Having the code

class A {
    private function foo() {}
    public function test() {
        $this->foo();
        static::foo();
    }
}

class B extends A {
    private function foo() {}
}

And taking what documentation says "...$this-> will try to call private methods from the same scope..."

  1. What does it mean "same scope"?
  2. What is the scope of "$this" in the example code?

3 Answers

1
user2864740 On Best Solutions

The wording 'from the same scope'1 means 'from the same class in which this method is defined'.

In this case test is defined in the A class. Thus $this->foo() is going to call A's foo - it doesn't matter if $this is an A or B because private methods are not polymorphic.

Contrast this to protected methods which are polymorphic so changing the access modifier changes the behavior; and removes the 'same scope' clause.

As to why this is the way it is, consider the role of the modifiers:

Members declared protected can be accessed only within the class itself and by inherited and parent classes. Members declared as private may only be accessed by the [same] class that defines the member.

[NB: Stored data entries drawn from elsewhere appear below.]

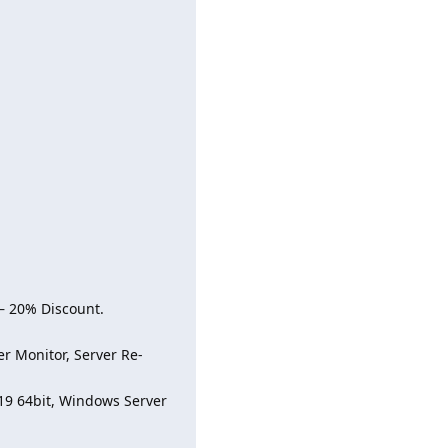
– 20% Discount.
r Monitor, Server Re-
19 64bit, Windows Server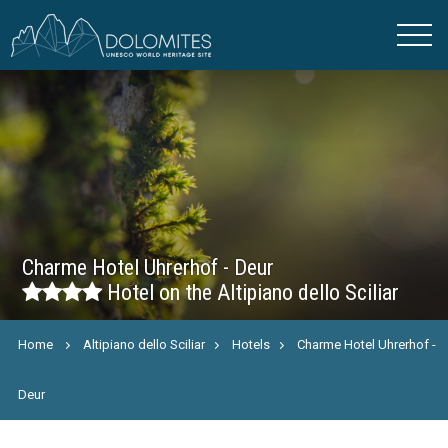
Charme Hotel Uhrerhof - Deur
Hotel on the Altipiano dello Sciliar
Home
Altipiano dello Sciliar
Hotels
Charme Hotel Uhrerhof -
Deur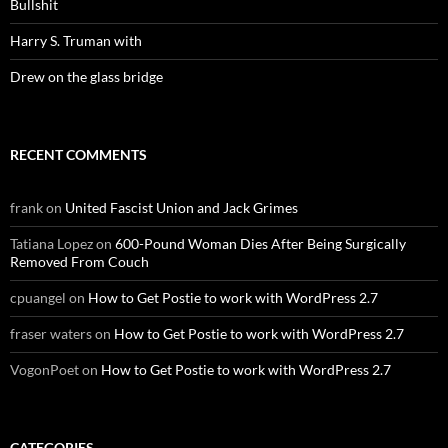
Bullshit
Harry S. Truman with
Drew on the glass bridge
RECENT COMMENTS
frank
on
United Fascist Union and Jack Grimes
Tatiana Lopez
on
600-Pound Woman Dies After Being Surgically
Removed From Couch
cpuangel
on
How to Get Postie to work with WordPress 2.7
fraser waters
on
How to Get Postie to work with WordPress 2.7
VogonPoet
on
How to Get Postie to work with WordPress 2.7
CATEGORIES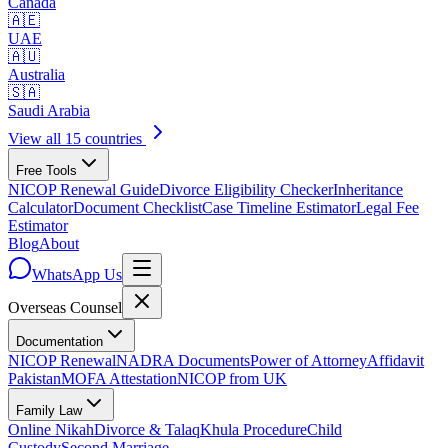
Canada
🇦🇪
UAE
🇦🇺
Australia
🇸🇦
Saudi Arabia
View all 15 countries
Free Tools
NICOP Renewal Guide
Divorce Eligibility Checker
Inheritance
Calculator
Document Checklist
Case Timeline Estimator
Legal Fee
Estimator
Blog
About
WhatsApp Us
Overseas
Counsel
Documentation
NICOP Renewal
NADRA Documents
Power of Attorney
Affidavit
Pakistan
MOFA Attestation
NICOP from UK
Family Law
Online Nikah
Divorce & Talaq
Khula Procedure
Child
Custody
Second Marriage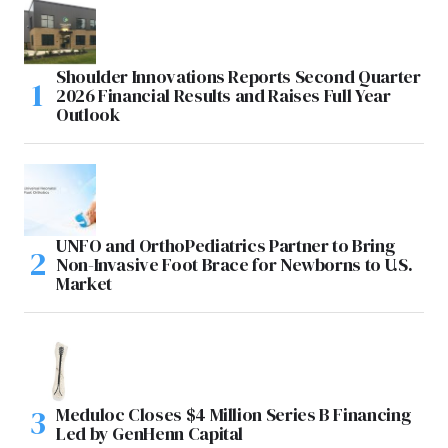
Shoulder Innovations Reports Second Quarter
2026 Financial Results and Raises Full Year
Outlook
UNFO and OrthoPediatrics Partner to Bring
Non-Invasive Foot Brace for Newborns to U.S.
Market
Meduloc Closes $4 Million Series B Financing
Led by GenHenn Capital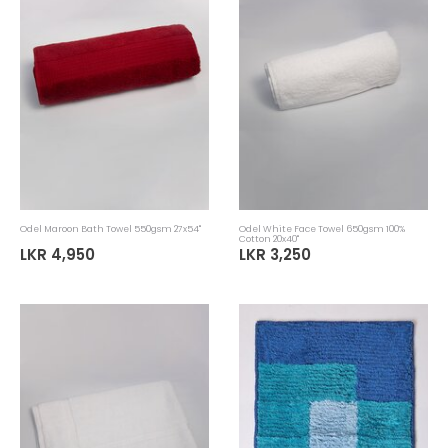
Odel Maroon Bath Towel 550gsm 27x54"
Odel White Face Towel 650gsm 100%
Cotton 20x40"
LKR 4,950
LKR 3,250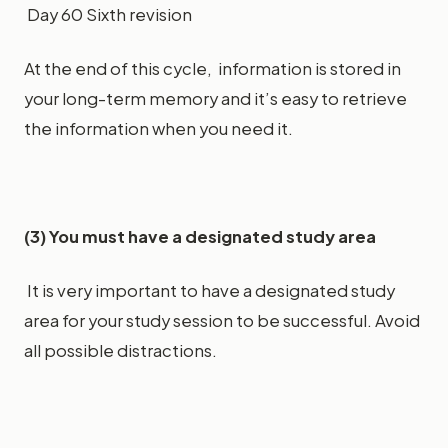
Day 60 Sixth revision
At the end of this cycle, information is stored in
your long-term memory and it’s easy to retrieve
the information when you need it.
(3) You must have a designated study area
It is very important to have a designated study
area for your study session to be successful. Avoid
all possible distractions.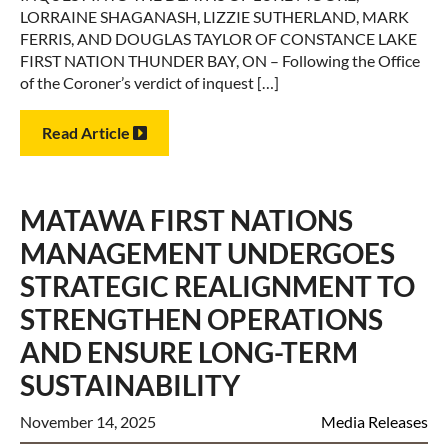
LORRAINE SHAGANASH, LIZZIE SUTHERLAND, MARK
FERRIS, AND DOUGLAS TAYLOR OF CONSTANCE LAKE
FIRST NATION THUNDER BAY, ON – Following the Office
of the Coroner’s verdict of inquest […]
Read Article
MATAWA FIRST NATIONS
MANAGEMENT UNDERGOES
STRATEGIC REALIGNMENT TO
STRENGTHEN OPERATIONS
AND ENSURE LONG-TERM
SUSTAINABILITY
November 14, 2025
Media Releases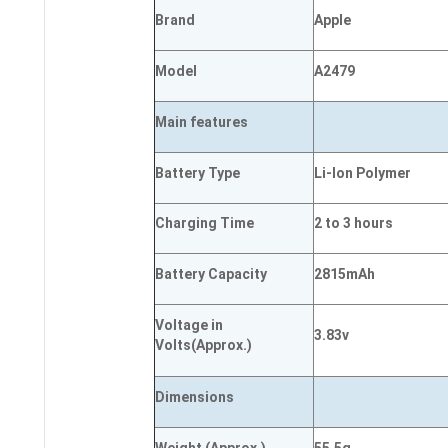
Brand
Apple
Model
A2479
Main
features
Battery Type
Li-Ion Polymer
Charging Time
2 to 3 hours
Battery Capacity
2815mAh
Voltage in
3.83v
Volts
(Approx.)
Dimensions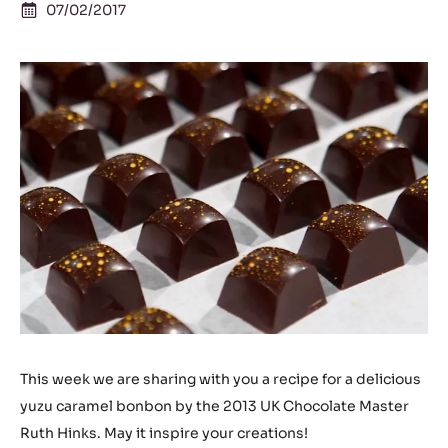
07/02/2017
This week we are sharing with you a recipe for a delicious
yuzu caramel bonbon by the 2013 UK Chocolate Master
Ruth Hinks. May it inspire your creations!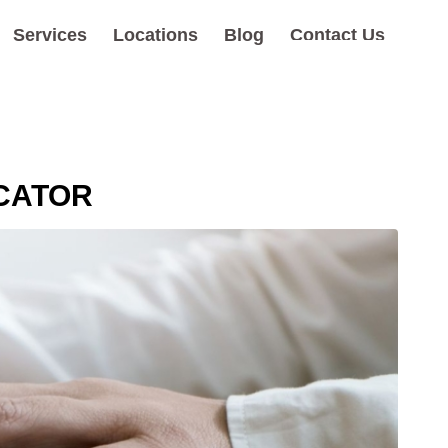
Services
Locations
Blog
Contact Us
OCATOR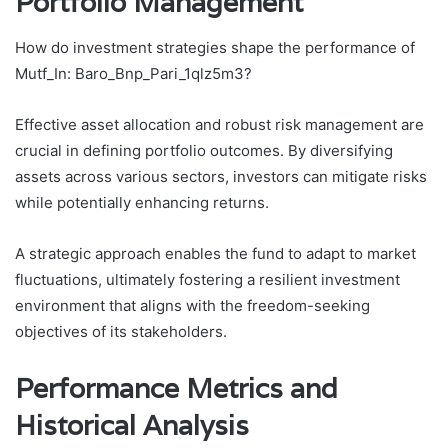
Portfolio Management
How do investment strategies shape the performance of
Mutf_In: Baro_Bnp_Pari_1qlz5m3?
Effective asset allocation and robust risk management are
crucial in defining portfolio outcomes. By diversifying
assets across various sectors, investors can mitigate risks
while potentially enhancing returns.
A strategic approach enables the fund to adapt to market
fluctuations, ultimately fostering a resilient investment
environment that aligns with the freedom-seeking
objectives of its stakeholders.
Performance Metrics and
Historical Analysis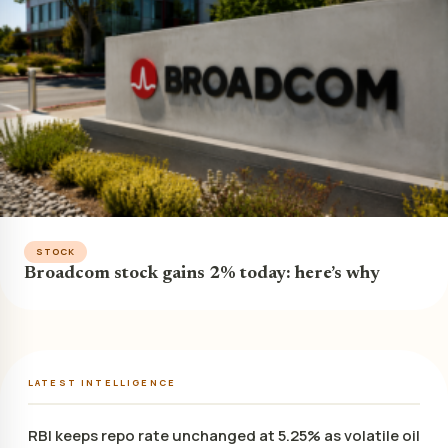
STOCK
Broadcom stock gains 2% today: here’s why
LATEST INTELLIGENCE
RBI keeps repo rate unchanged at 5.25% as volatile oil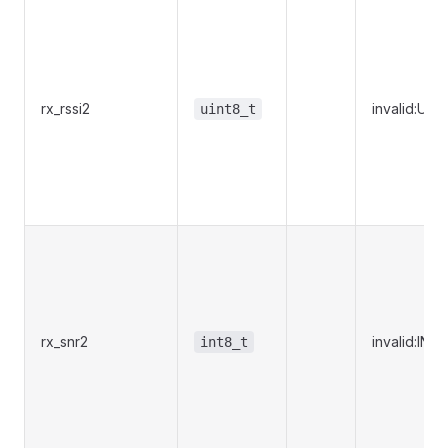
rx_rssi2
invalid:UI
uint8_t
rx_snr2
invalid:IN
int8_t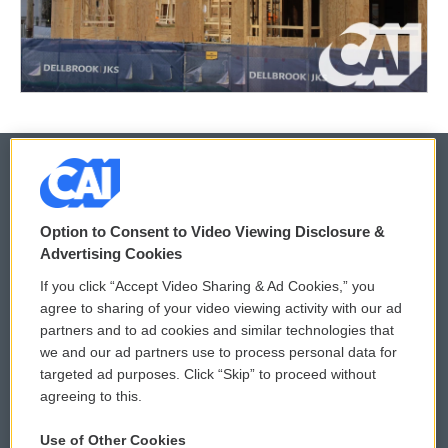
© 2026
Option to Consent to Video Viewing Disclosure &
Privacy and Terms
Sonics: Community Voices
Advertising Cookies
If you click “Accept Video Sharing & Ad Cookies,” you
Comments Policy
WCAI eNews Sign Up
agree to sharing of your video viewing activity with our ad
partners and to ad cookies and similar technologies that
Donor Privacy Policy
Submit a PSA
we and our ad partners use to process personal data for
targeted ad purposes. Click “Skip” to proceed without
Contact Us
Vehicle Donation
agreeing to this.
Membership
Podcasts
Use of Other Cookies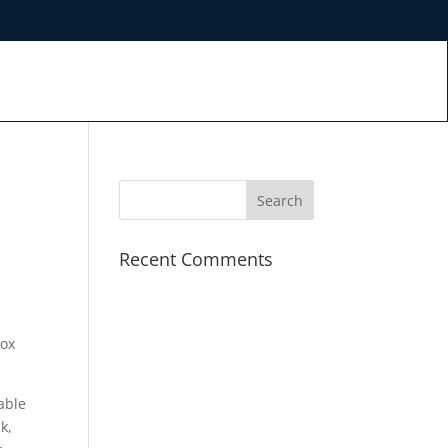
Recent Comments
rox
able
k,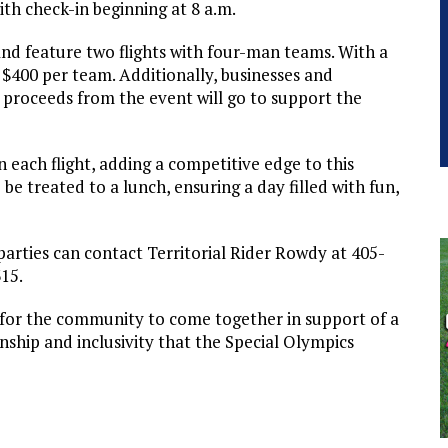
th check-in beginning at 8 a.m.
nd feature two flights with four-man teams. With a
 $400 per team. Additionally, businesses and
l proceeds from the event will go to support the
 each flight, adding a competitive edge to this
be treated to a lunch, ensuring a day filled with fun,
parties can contact Territorial Rider Rowdy at 405-
315.
y for the community to come together in support of a
nship and inclusivity that the Special Olympics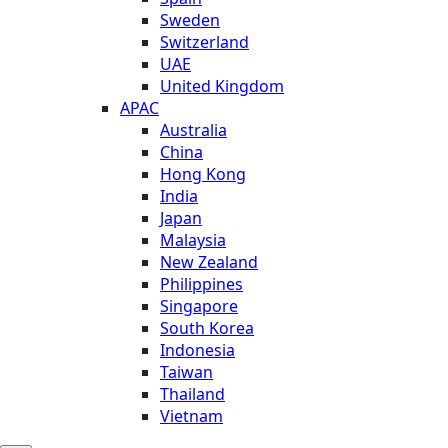
Sweden
Switzerland
UAE
United Kingdom
APAC
Australia
China
Hong Kong
India
Japan
Malaysia
New Zealand
Philippines
Singapore
South Korea
Indonesia
Taiwan
Thailand
Vietnam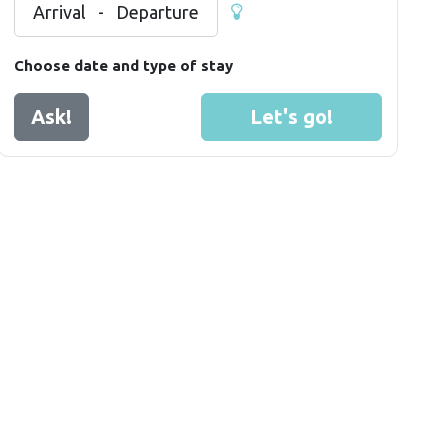
Arrival
-
Departure
Choose date and type of stay
Ask!
Let's go!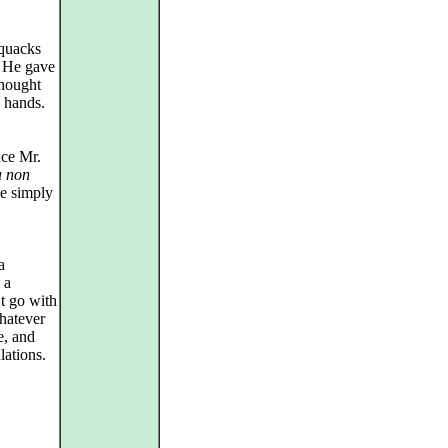
 quacks
. He gave
thought
 hands.
nce Mr.
 non
he simply
a
 a
t go with
hatever
e, and
lations.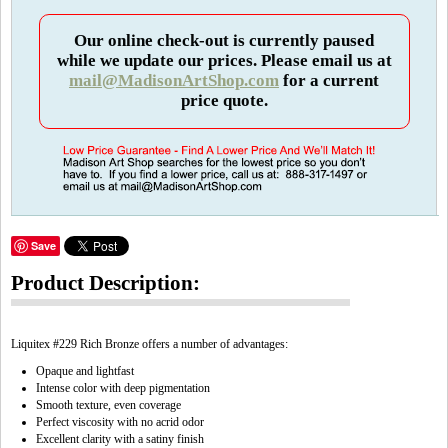
Our online check-out is currently paused
while we update our prices. Please email us at
mail@MadisonArtShop.com
for a current
price quote.
Save
Product Description:
Liquitex #229 Rich Bronze offers a number of advantages:
Opaque and lightfast
Intense color with deep pigmentation
Smooth texture, even coverage
Perfect viscosity with no acrid odor
Excellent clarity with a satiny finish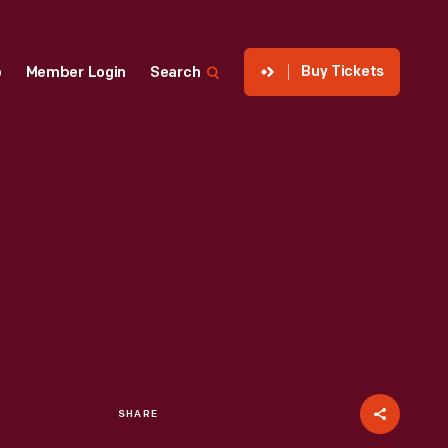
Buy Tickets
p
Member Login
Search
SHARE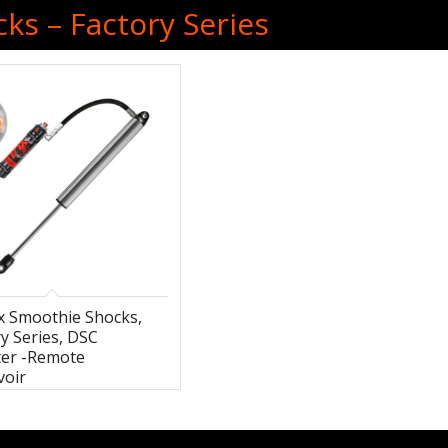
ks – Factory Series
ox Smoothie Shocks,
y Series, DSC
ter -Remote
voir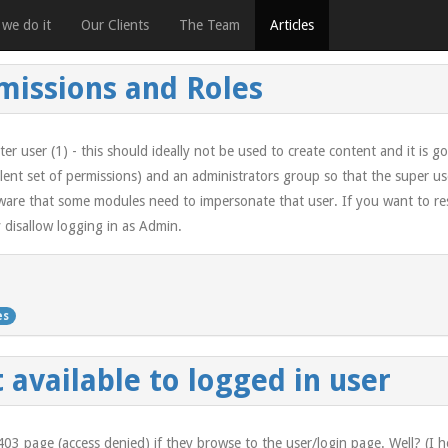
we do it
Our Clients
The Team
Articles
rmissions and Roles
ter user (1) - this should ideally not be used to create content and it is g
lent set of permissions) and an administrators group so that the super us
are that some modules need to impersonate that user. If you want to restr
y disallow logging in as Admin.
es
 available to logged in user
a 403 page (access denied) if they browse to the user/login page. Well? (I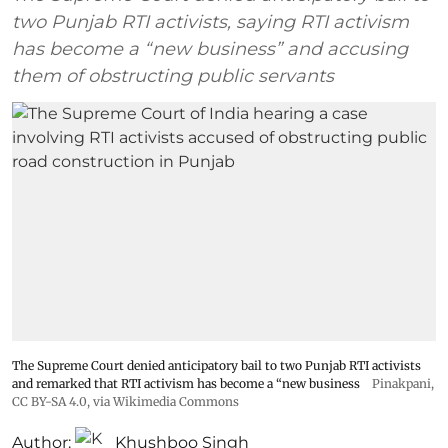
two Punjab RTI activists, saying RTI activism
has become a “new business” and accusing
them of obstructing public servants
The Supreme Court denied anticipatory bail to two Punjab RTI activists
and remarked that RTI activism has become a “new business
Pinakpani
,
CC BY-SA 4.0
, via Wikimedia Commons
Author:
Khushboo Singh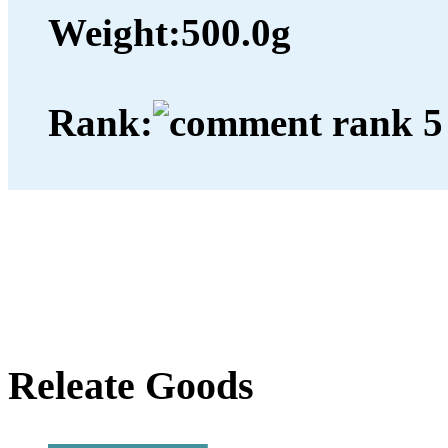
Weight:
500.0g
Rank:
Releate Goods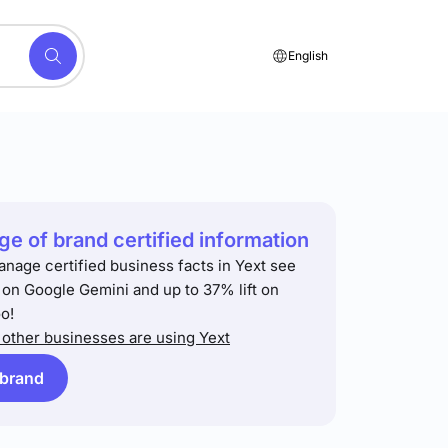
English
e of brand certified information
anage certified business facts in Yext see
t on Google Gemini and up to 37% lift on
o!
other businesses are using Yext
 brand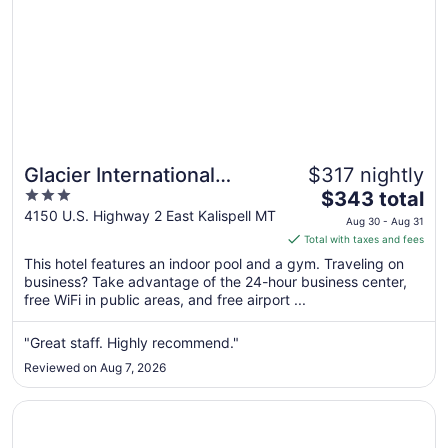
Glacier International
$317 nightly
3
The
Lodge
$343 total
out
price
4150 U.S. Highway 2 East Kalispell MT
Aug 30 - Aug 31
of
is
Total with taxes and fees
5
$343
This hotel features an indoor pool and a gym. Traveling on
total
business? Take advantage of the 24-hour business center,
per
free WiFi in public areas, and free airport ...
night
from
"Great staff. Highly recommend."
Aug
Reviewed on Aug 7, 2026
30
to
Opens in a new window
My Place Hotel - Kalispell MT
Aug
31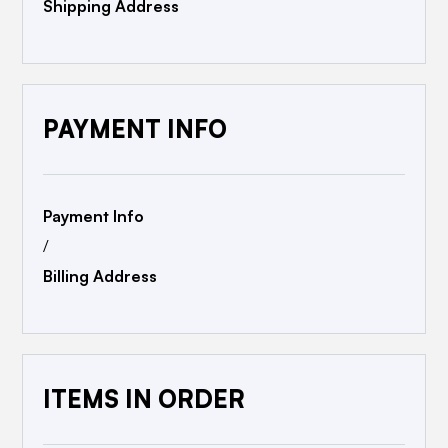
Shipping Address
PAYMENT INFO
Payment Info
/
Billing Address
ITEMS IN ORDER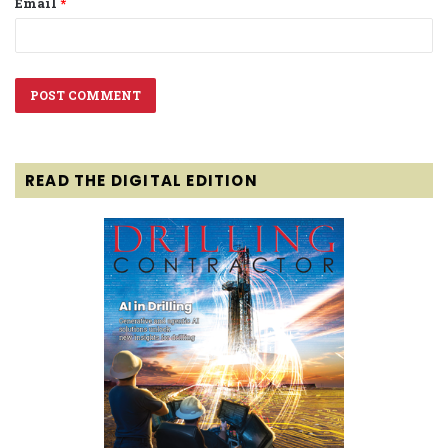
Email
*
READ THE DIGITAL EDITION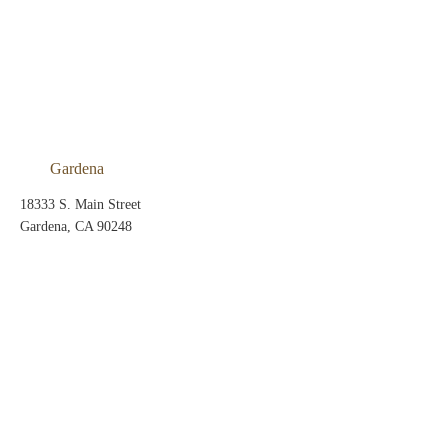
Gardena
18333 S. Main Street
Gardena, CA 90248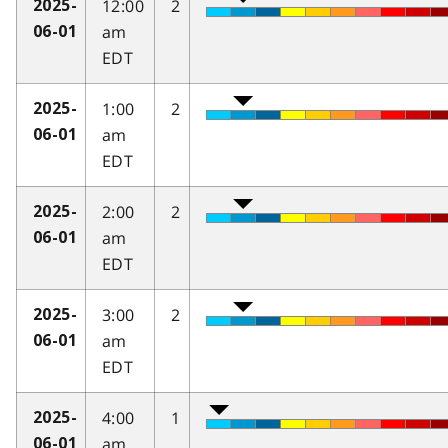
12:00
2
2025-
am
06-01
EDT
1:00
2
2025-
am
06-01
EDT
2:00
2
2025-
am
06-01
EDT
3:00
2
2025-
am
06-01
EDT
4:00
1
2025-
am
06-01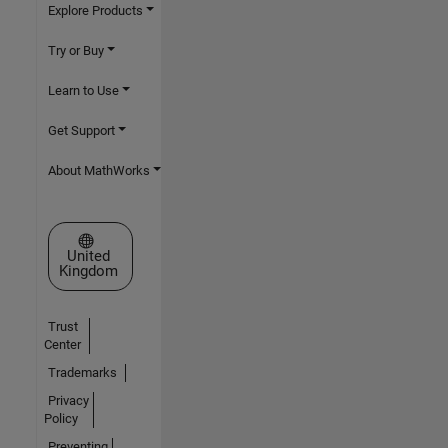
Explore Products
Try or Buy
Learn to Use
Get Support
About MathWorks
Select a Web Site
United
Kingdom
Trust
Center
Trademarks
Privacy
Policy
Preventing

This means that $this->foo() (from A's test) cannot possibly call B's foo, or it would violate this restriction. Other OOP languages work similarly for the same reason: polymorphism only works the caller is allowed to access the method.

See Why are private methods not working with polymorphism? which really is a duplicate, albeit the question is written in terms of the experienced behavior.


1 This 'same scope' wording applies to how the method is resolved, and does not relate to $this directly. The lexical scope of $this, a special variable, would be the current instance method; and the value of $this is that of the instance upon which the method was invoked.

0
KAD On

$this is valid at the scope of the class itself, so inside class B calling $this->foo will call foo() function of class B since it is in the scope of B, if you want to call foo() of class A inside class B, you refer to it using the parent keyword :

parent::foo(), in this case foo is not in the local scope of B, it is in the parent scope.

0
Ali On

here is a good read on $this

The pseudo-variable $this is available when a method is called from within an object context. $this is a reference to the calling object (usually the object to which the method belongs, but possibly another object, if the method is called statically from the context of a secondary object).

PHP's visibility also can give you some insight about the scope in the class and object level.